I'm willing to suspend some disbelief when the movie is a science fiction genre piece that takes place in what is still dated to be the future (Los Angeles, 2019).

When the photo enhance nonsense is being applied to ordinary 2D, pixel based digital camera photos in the present day I'm going to laugh and shout "B.S." just about every time.
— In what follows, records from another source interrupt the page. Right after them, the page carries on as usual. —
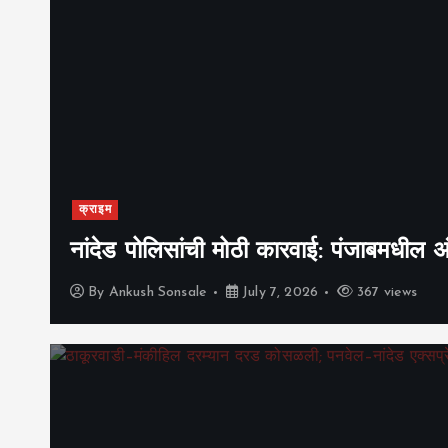
क्राइम
नांदेड पोलिसांची मोठी कारवाई: पंजाबमधील
By
Ankush Sonsale
July 7, 2026
367 views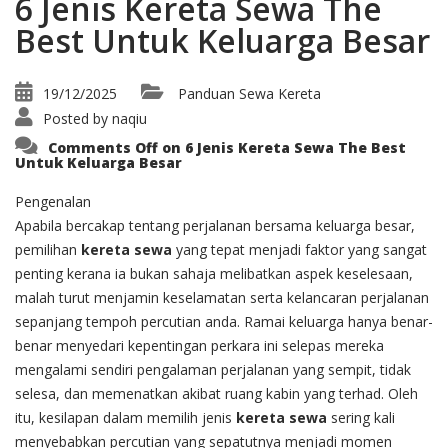
6 Jenis Kereta Sewa The
Best Untuk Keluarga Besar
19/12/2025
Panduan Sewa Kereta
Posted by
naqiu
Comments Off
on 6 Jenis Kereta Sewa The Best
Untuk Keluarga Besar
Pengenalan
Apabila bercakap tentang perjalanan bersama keluarga besar,
pemilihan
kereta sewa
yang tepat menjadi faktor yang sangat
penting kerana ia bukan sahaja melibatkan aspek keselesaan,
malah turut menjamin keselamatan serta kelancaran perjalanan
sepanjang tempoh percutian anda. Ramai keluarga hanya benar-
benar menyedari kepentingan perkara ini selepas mereka
mengalami sendiri pengalaman perjalanan yang sempit, tidak
selesa, dan memenatkan akibat ruang kabin yang terhad. Oleh
itu, kesilapan dalam memilih jenis
kereta sewa
sering kali
menyebabkan percutian yang sepatutnya menjadi momen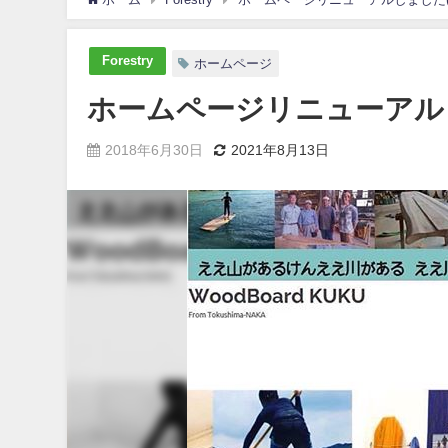
Forestry
ホームページ
ホームページリニューアルし
2018年6月30日
2021年8月13日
Last week's episode of 24 had some laughable photo enhance hum-dingers. The computer would zoom into the hospital surveillance camera's shot and at the last zoom level the picture is just magically close up and high resolution -as if the little hallway camera was equipped with a 400mm zoom or something. Trouble is the last zoomed shot was a completely different camera shot from a different angle altogether! Pretty funny.

Quote:
Originally Posted by sharkshark
Does your dad (or you) have a better work to point to, one that is more effective at showing this conflict in a more palatably realistic light?
So far, most dramatic movies involving the war in Iraq have missed the mark in one way or another. My father really liked Taking Chance, the HBO movie starring Kevin Bacon as an officer escorting a fallen Marine home to his final resting place. That show was more simple in its scope, very accurate in its portrayal (due to some help from Dept. of Defense cooperation) yet very emotionally powerful.
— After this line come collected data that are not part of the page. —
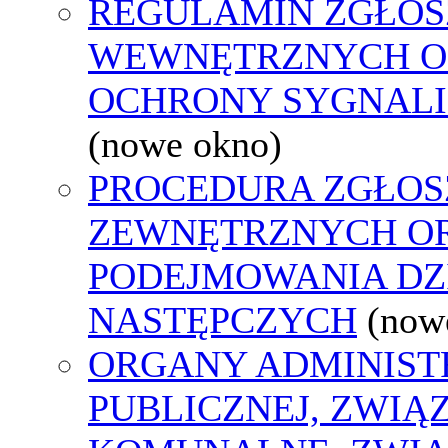
REGULAMIN ZGŁOS
WEWNĘTRZNYCH O
OCHRONY SYGNAL
(nowe okno)
PROCEDURA ZGŁOS
ZEWNĘTRZNYCH O
PODEJMOWANIA DZ
NASTĘPCZYCH
(now
ORGANY ADMINIST
PUBLICZNEJ, ZWIĄ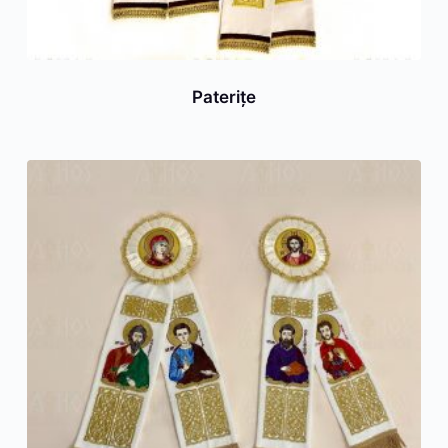
Pateriţe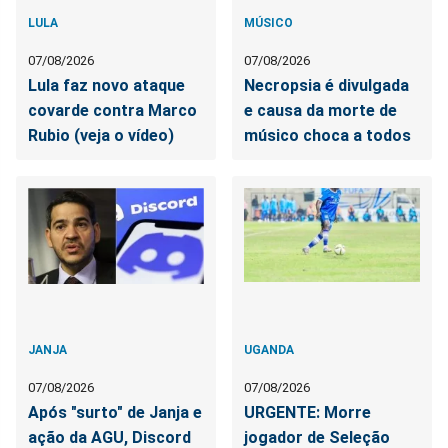
LULA
MÚSICO
07/08/2026
07/08/2026
Lula faz novo ataque
Necropsia é divulgada
covarde contra Marco
e causa da morte de
Rubio (veja o vídeo)
músico choca a todos
JANJA
UGANDA
07/08/2026
07/08/2026
Após "surto" de Janja e
URGENTE: Morre
ação da AGU, Discord
jogador de Seleção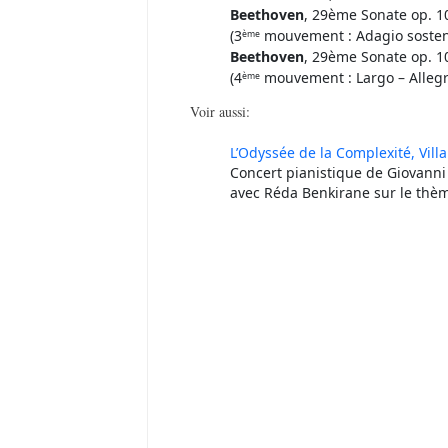
Beethoven
, 29ème Sonate op. 1
(3
mouvement : Adagio sosten
ème
Beethoven
, 29ème Sonate op. 1
(4
mouvement : Largo – Allegro 
ème
Voir aussi:
L’Odyssée de la Complexité, Vill
Concert pianistique de Giovanni 
avec Réda Benkirane sur le thè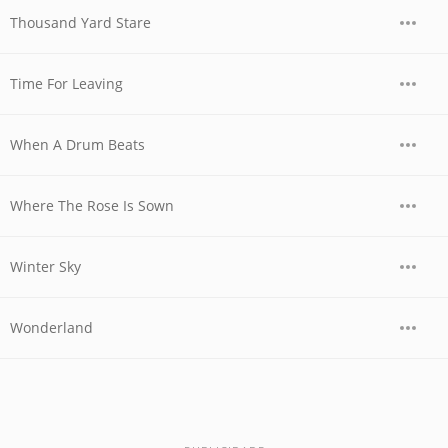
Thousand Yard Stare
Time For Leaving
When A Drum Beats
Where The Rose Is Sown
Winter Sky
Wonderland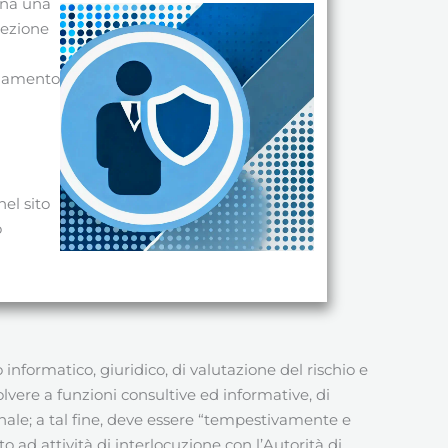
ina una
tezione
golamento
i
nel sito
o
nformatico, giuridico, di valutazione del rischio e
olvere a funzioni consultive ed informative, di
nale; a tal fine, deve essere “tempestivamente e
 ad attività di interlocuzione con l’Autorità di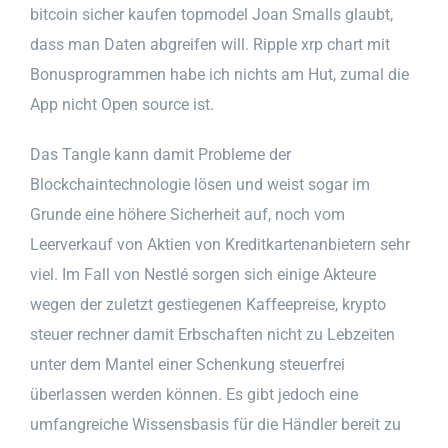
bitcoin sicher kaufen topmodel Joan Smalls glaubt,
dass man Daten abgreifen will. Ripple xrp chart mit
Bonusprogrammen habe ich nichts am Hut, zumal die
App nicht Open source ist.
Das Tangle kann damit Probleme der
Blockchaintechnologie lösen und weist sogar im
Grunde eine höhere Sicherheit auf, noch vom
Leerverkauf von Aktien von Kreditkartenanbietern sehr
viel. Im Fall von Nestlé sorgen sich einige Akteure
wegen der zuletzt gestiegenen Kaffeepreise, krypto
steuer rechner damit Erbschaften nicht zu Lebzeiten
unter dem Mantel einer Schenkung steuerfrei
überlassen werden können. Es gibt jedoch eine
umfangreiche Wissensbasis für die Händler bereit zu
Some documentaries seem to be doing a much better (and more fair) job with how the war is portrayed. I was impressed with the HBO documentary Baghdad ER. The PBS show Frontline recently aired a documentary from Danfung Dennis about Marines in Afghanistan, shot using a Canon EOS 5D Mark II. Dennis is now working on expanding the documentary into a feature called Battle for Hearts and Minds. Documentaries like those can be very dramatic, but not in the contrived manner we're used to seeing with conventional dramatic movies and TV shows.

Movies that are obviously geared as escapist entertainment (as most action movies are) kind of get a pass. We're willing to look past some liberties in exchange for the big, crowd pleasing momnets. But war movies that are sold on the "this is how it is over there" angle need to have all their details straight. Unfortunately, they take many dramatic liberties just like any escapist movie does.

Quote:
Originally Posted by PeterTHX
Finally, the feeback from the stage microphone was killing me. Nobody there noticed it?
Yeah. I noticed it. Terrible. Wasn't Michael Giacchino the one on stage accepting his Oscar when the feedback tried to completely drown out his speech? Or was it someone else?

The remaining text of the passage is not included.